Действительно, ничего криминального он за собой не чувствовал. С чего слушать этого параноика в погонах? Даже без погон сейчас…
Милиционер внезапно сник.
— Значит, не уедешь? — как-то жалко спросил он.
— С какой стати? Да и Сальский вон просил…
— Нас…ть на твоего Сальского! — взъярился старлей Рома. — Чего тебе тут нужно? Что ты узнать хочешь?
— Все, — твердо ответил Женя, прочитав в зеленоватых с рыжиной глазах собеседника, что тот ЗНАЕТ. — И уеду лишь тогда, когда узнаю все.
— Хочу все знать, выходит… А унесешь такое знание, а?
— Унесу. И брось меня пугать, я пуганый, — на всякий случай надавил он.
— Ага… Выше нас только горы, круче нас только яйца… — ухмыльнулся Роман. — А когда узнаешь — сроешь отсюда?
— Срою. Вот, — Князев припомнил ритуал мальчишеской клятвы и, щелкнув себя по переднему зубу ногтем, чиркнул им поперек горла. — Век воли не видать!
— Век воли ты и так не увидишь… Не зарекайся. Ладно, поехали.
— Куда?
— На кудыкину гору… — Он высунулся из-за куста. — Татьяна Михайловна, мы тут с вашим гостем смотаемся кое-куда на полчасика, а? Вы уж развлеките его девушку, а? Я его потом к вам домой завезу.
— Рома, ты же выпил! Тебе за руль нельзя!
— Ну и что? Я ж не по правилам, а по дорогам езжу! — расхохотался тот. — К тому же волчара волчаре глаз не вырвет! Привет, мамзель!

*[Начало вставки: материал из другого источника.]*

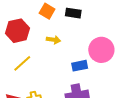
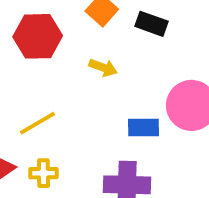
yellow line: (22, 63) -> (37, 123), moved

— Жень, будь осторожен! — побледнела Вера, подавшись к любимому всем телом…
Тот как мог мужественнее улыбнулся, но милиционер уже увлекал его за собой.
— Да не переживайте так, сказал же на полчаса — не боле!..
Тейфелькирхен, лаборатория объекта «А», 1944 год.
— Я просто не знаю, с чего начать, Иоганн…
Экспрессивный химик Альфред Момзен в очередной раз взмахнул зажатой в руке пустой пробиркой, будто дирижерской палочкой. За эту привычку жестикулировать сослуживцы прозвали его Итальянцем.
— Мы идем ощупью. Все секретится напропалую. Ты, например, веришь во всю эту оккультную белиберду, слухи о которой так усиленно распускаются?